THE TASK:
All that is needed is the first stretch of the listing below, repeated exactly and ending with the line that contains "জ্বালানি মন্ত্রী এবং". Pictures are to be left out.

RECORD EXCERPTS below:

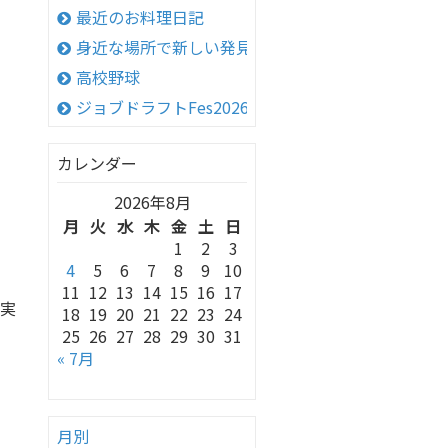
最近のお料理日記
身近な場所で新しい発見！
高校野球
ジョブドラフトFes2026 in 神戸
カレンダー
2026年8月
月
火
水
木
金
土
日
1
2
3
4
5
6
7
8
9
10
11
12
13
14
15
16
17
実
18
19
20
21
22
23
24
25
26
27
28
29
30
31
« 7月
月別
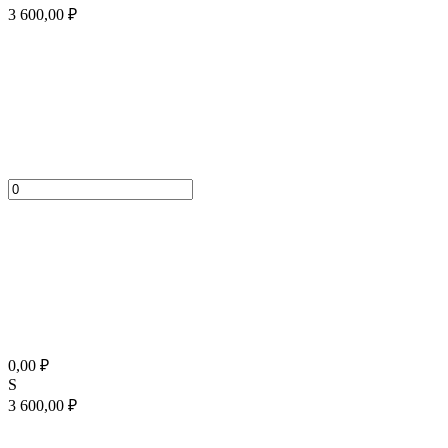
3 600,00
₽
0,00
₽
S
3 600,00
₽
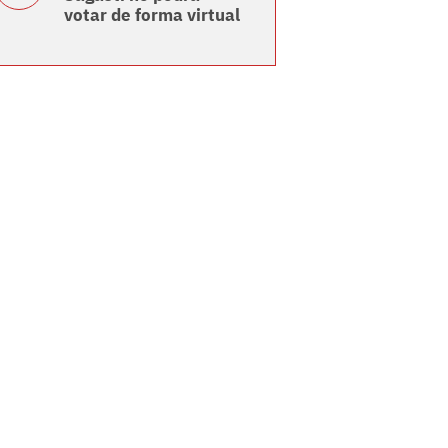
votar de forma virtual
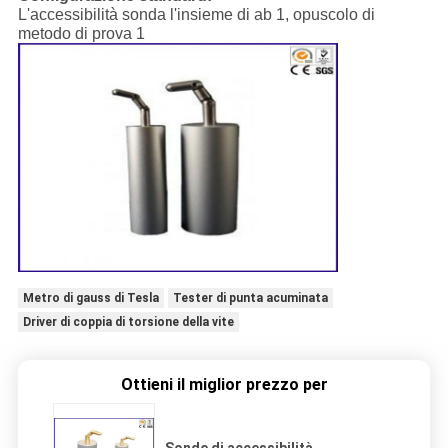
L'accessibilità sonda l'insieme di ab 1, opuscolo di
metodo di prova 1
Metro di gauss di Tesla
Tester di punta acuminata
Driver di coppia di torsione della vite
Ottieni il miglior prezzo per
Sonde di accessibilità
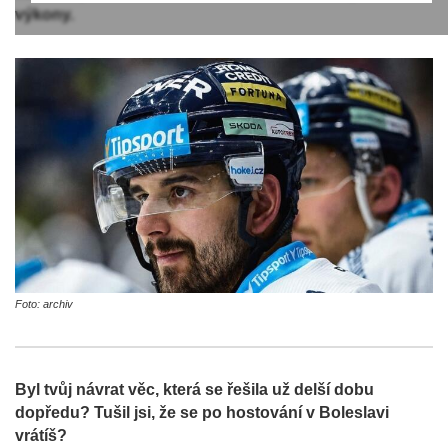
výkony.
Foto: archiv
Byl tvůj návrat věc, která se řešila už delší dobu
dopředu? Tušil jsi, že se po hostování v Boleslavi
vrátíš?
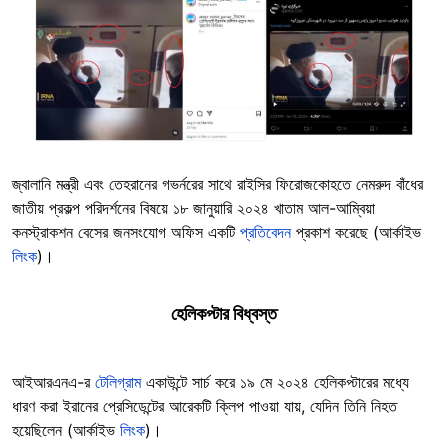
Image
জ্বালানি মন্ত্রী এবং তেহরানের গভর্নরের সাথে রাইসির ফিরোজকোহতে নেমরুদ বাঁধের
জাতীয় প্রকল্প পরিদর্শনের বিষয়ে ১৮ জানুয়ারি ২০২৪ খাতাম আল-আম্বিয়া
কনস্ট্রাকশন বেসের জনসংযোগ অফিস একটি
প্রতিবেদন
প্রকাশ করেছে (আর্কাইভ
লিংক
)।
হেলিকপ্টার বিধ্বস্ত
আইআরএনএ-র
টেলিগ্রাম
একাউন্টে সার্চ করে ১৯ মে ২০২৪ হেলিকপ্টারের মধ্যে
ধারণ করা ইরানের প্রেসিডেন্টের আরেকটি ক্লিপ পাওয়া যায়, যেদিন তিনি নিহত
হয়েছিলেন (আর্কাইভ
লিংক
)।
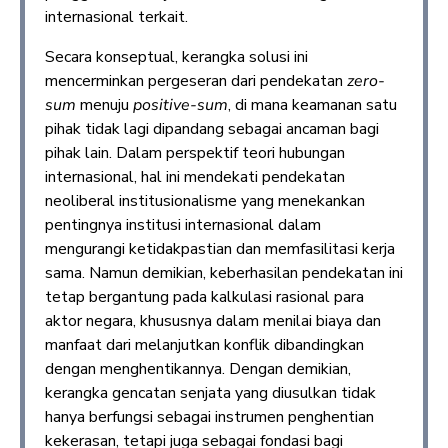
internasional terkait.
Secara konseptual, kerangka solusi ini
mencerminkan pergeseran dari pendekatan
zero-
sum
menuju
positive-sum
, di mana keamanan satu
pihak tidak lagi dipandang sebagai ancaman bagi
pihak lain. Dalam perspektif teori hubungan
internasional, hal ini mendekati pendekatan
neoliberal institusionalisme yang menekankan
pentingnya institusi internasional dalam
mengurangi ketidakpastian dan memfasilitasi kerja
sama. Namun demikian, keberhasilan pendekatan ini
tetap bergantung pada kalkulasi rasional para
aktor negara, khususnya dalam menilai biaya dan
manfaat dari melanjutkan konflik dibandingkan
dengan menghentikannya. Dengan demikian,
kerangka gencatan senjata yang diusulkan tidak
hanya berfungsi sebagai instrumen penghentian
kekerasan, tetapi juga sebagai fondasi bagi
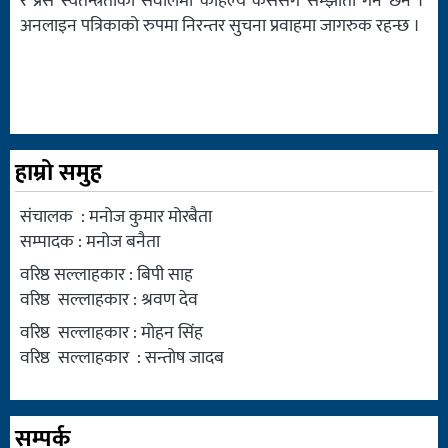
र प्रेस स्वतन्त्रताका सवालमा कहिल्यै कसैसँग सम्झौता गर्ने छैन ।
अनलाइन पत्रिकाको रुपमा निरन्तर सुचना प्रवाहमा जागरुक रहन्छ ।
हाम्रो समुह
संचालक : मनोज कुमार मोरबैता
सम्पादक : मनोज बनैता
वरिष्ठ सल्लाहकार : बिपी साह
वरिष्ठ सल्लाहकार : श्रवण देव
वरिष्ठ सल्लाहकार : मोहन सिंह
वरिष्ठ सल्लाहकार : सन्तोष जादब
सम्पर्क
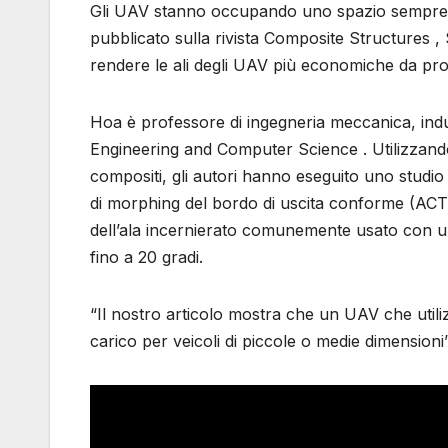
Gli UAV stanno occupando uno spazio sempre cr
pubblicato sulla rivista Composite Structures 
rendere le ali degli UAV più economiche da produ
Hoa è professore di ingegneria meccanica, indu
Engineering and Computer Science . Utilizzan
compositi, gli autori hanno eseguito uno studio 
di morphing del bordo di uscita conforme (ACTE)
dell’ala incernierato comunemente usato con un
fino a 20 gradi.
“Il nostro articolo mostra che un UAV che utili
carico per veicoli di piccole o medie dimension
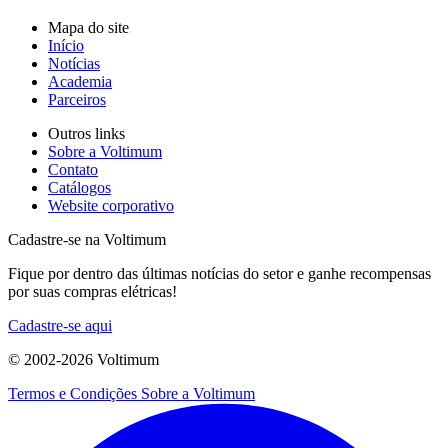
Mapa do site
Início
Notícias
Academia
Parceiros
Outros links
Sobre a Voltimum
Contato
Catálogos
Website corporativo
Cadastre-se na Voltimum
Fique por dentro das últimas notícias do setor e ganhe recompensas
por suas compras elétricas!
Cadastre-se aqui
© 2002-
2026
Voltimum
Termos e Condições
Sobre a Voltimum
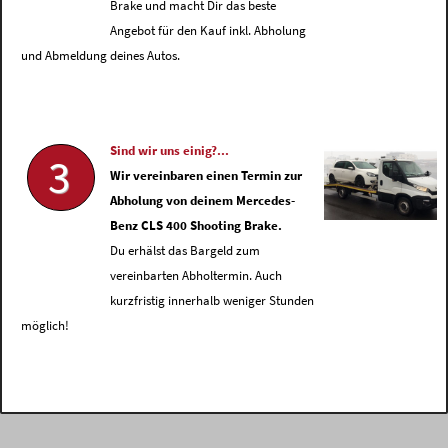
Brake und macht Dir das beste
Angebot für den Kauf inkl. Abholung
und Abmeldung deines Autos.
Sind wir uns einig?...
3
Wir vereinbaren einen Termin zur
Abholung von deinem Mercedes-
Benz CLS 400 Shooting Brake.
Du erhälst das Bargeld zum
vereinbarten Abholtermin. Auch
kurzfristig innerhalb weniger Stunden
möglich!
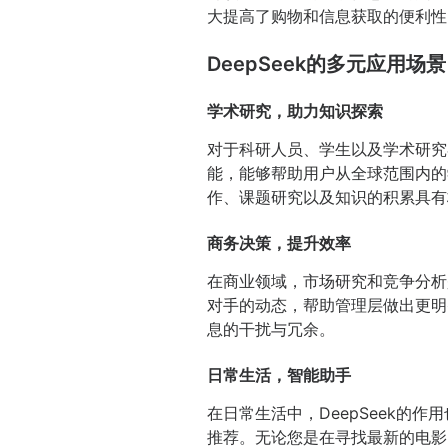
大提高了购物和信息获取的便利性
DeepSeek的多元应用场景
学术研究，助力知识探索
对于科研人员、学生以及学术研究
能，能够帮助用户从全球范围内的
作、课题研究以及知识的积累具有
商务决策，提升效率
在商业领域，市场研究和竞争分析
对手的动态，帮助管理层做出更明
息的干扰与冗余。
日常生活，智能助手
在日常生活中，DeepSeek的
推荐。无论您是在寻找最新的电影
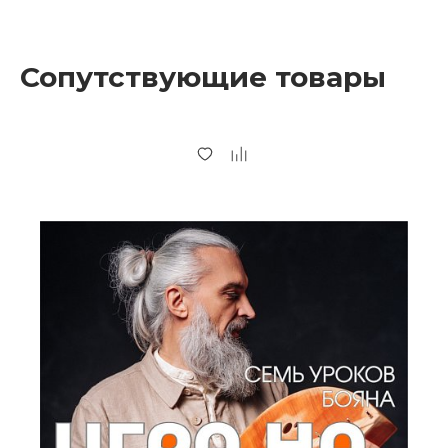
Сопутствующие товары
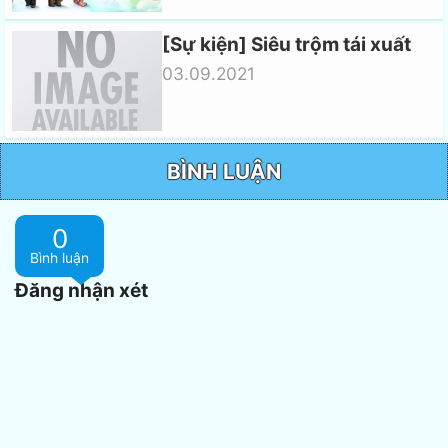
[Sự kiện] Siêu trộm tái xuất
03.09.2021
BÌNH LUẬN
0
Bình luận
Đăng nhận xét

End of RECORD EXCERPTS.

YOUR SOLUTION:
最近のお料理日記
身近な場所で新しい発見！
高校野球
ジョブドラフトFes2026 in 神戸
カレンダー
2026年8月
月
火
水
木
金
土
日
1
2
3
4
5
6
7
8
9
10
11
12
13
14
15
16
17
実
18
19
20
21
22
23
24
25
26
27
28
29
30
31
« 7月
月別
3 600,00
₽
0,00
₽
S
3 600,00
₽
votar de forma virtual
L'accessibilità sonda l'insieme di ab 1, opuscolo di
metodo di prova 1
Metro di gauss di Tesla
Tester di punta acuminata
Driver di coppia di torsione della vite
Ottieni il miglior prezzo per
Sonde di accessibilità
výkony.
Foto: archiv
Byl tvůj návrat věc, která se řešila už delší dobu
dopředu? Tušil jsi, že se po hostování v Boleslavi
vrátíš?
Image
জ্বালানি মন্ত্রী এবং তেহরানের গভর্নরের সাথে রাইসির ফিরোজকোহতে নেমরুদ বাঁধের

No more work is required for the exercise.